## WHAT YOU NEED TO DO
Copy out all lines of the records in which the word "Privacy" appears.

## EXTRACTED INFORMATION
--*--

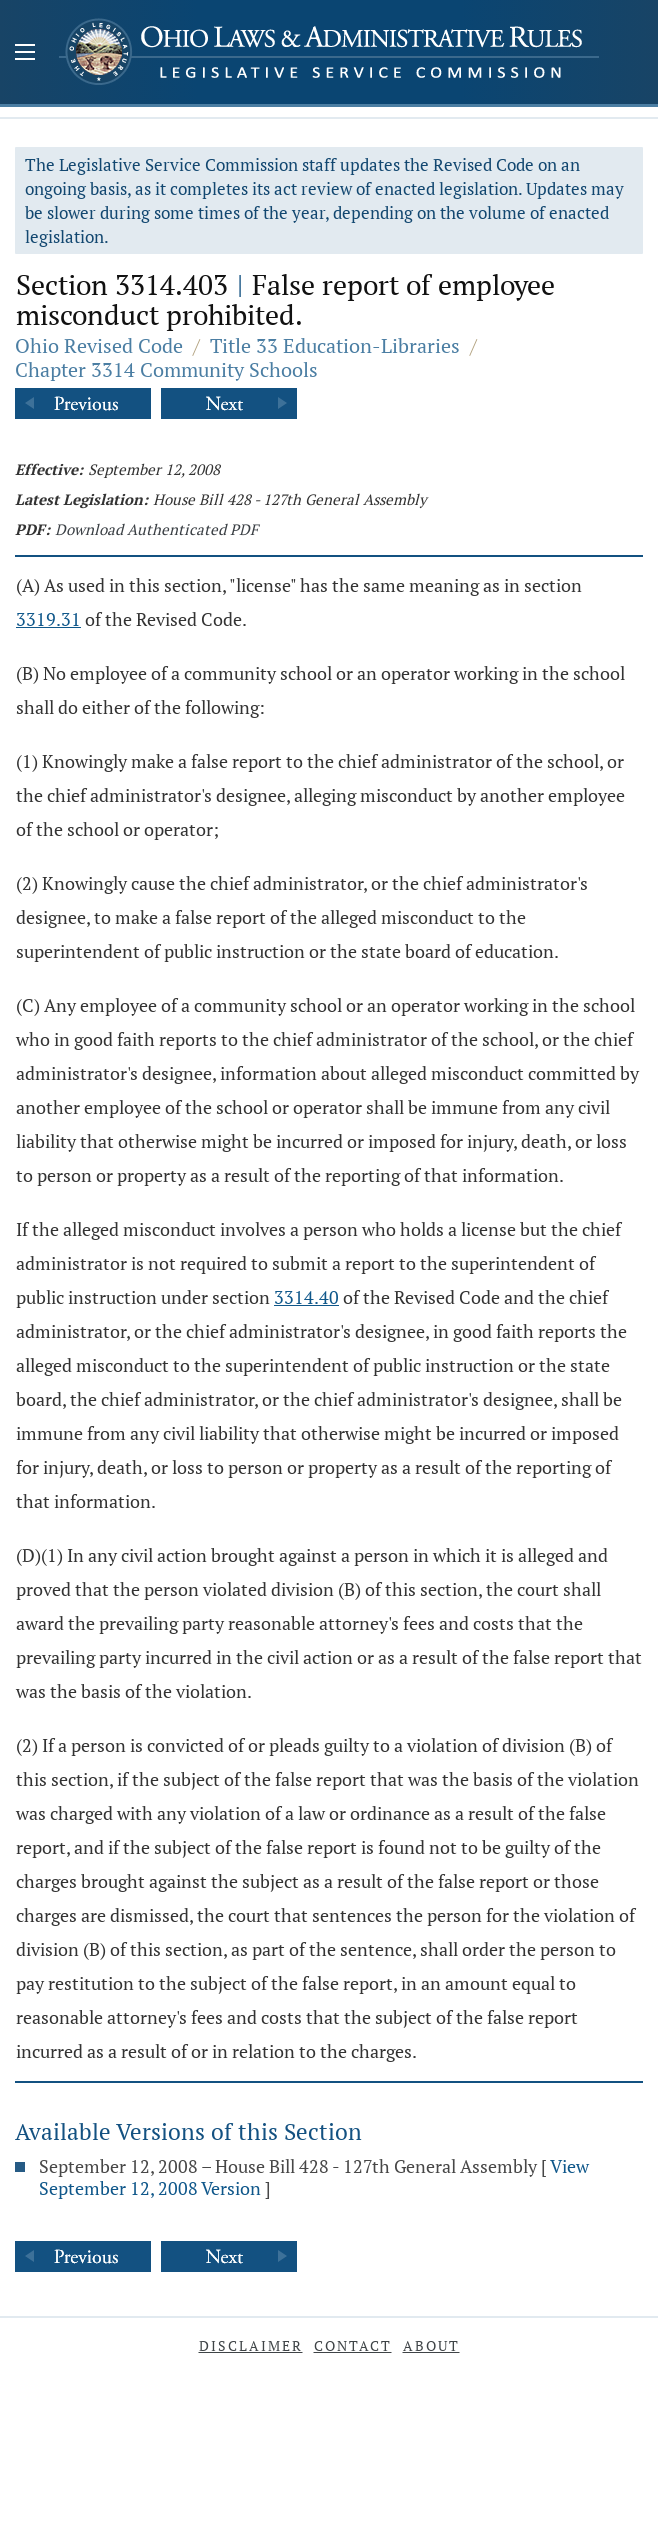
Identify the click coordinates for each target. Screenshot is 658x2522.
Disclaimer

--*--

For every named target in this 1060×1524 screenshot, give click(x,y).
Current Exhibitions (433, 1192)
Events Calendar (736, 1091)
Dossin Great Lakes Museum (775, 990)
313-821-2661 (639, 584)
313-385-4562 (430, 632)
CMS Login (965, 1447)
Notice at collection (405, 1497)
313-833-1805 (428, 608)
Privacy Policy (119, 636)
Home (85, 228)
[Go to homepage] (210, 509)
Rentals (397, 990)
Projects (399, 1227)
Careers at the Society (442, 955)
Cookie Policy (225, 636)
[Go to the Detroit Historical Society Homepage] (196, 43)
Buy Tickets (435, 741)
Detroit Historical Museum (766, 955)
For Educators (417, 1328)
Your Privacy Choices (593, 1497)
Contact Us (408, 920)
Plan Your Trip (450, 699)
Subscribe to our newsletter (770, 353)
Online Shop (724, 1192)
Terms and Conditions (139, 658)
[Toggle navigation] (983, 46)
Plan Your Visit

--*--

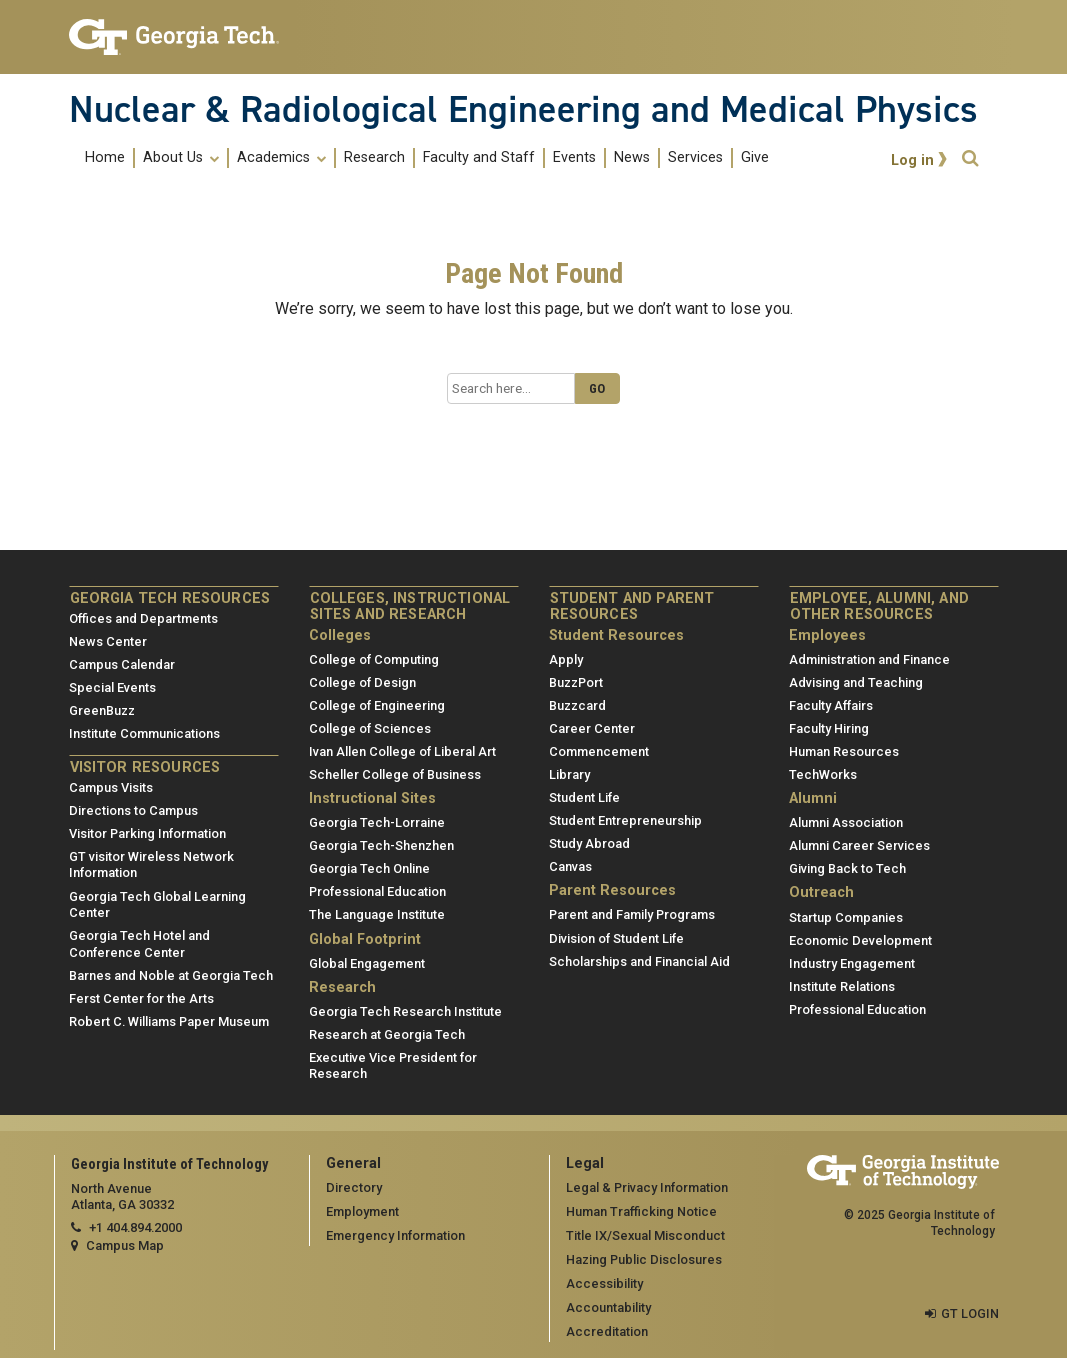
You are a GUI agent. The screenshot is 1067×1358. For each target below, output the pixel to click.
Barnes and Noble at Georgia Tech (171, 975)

--*--

## TASK SOLUTION
Privacy Policy (119, 636)
Your Privacy Choices (593, 1497)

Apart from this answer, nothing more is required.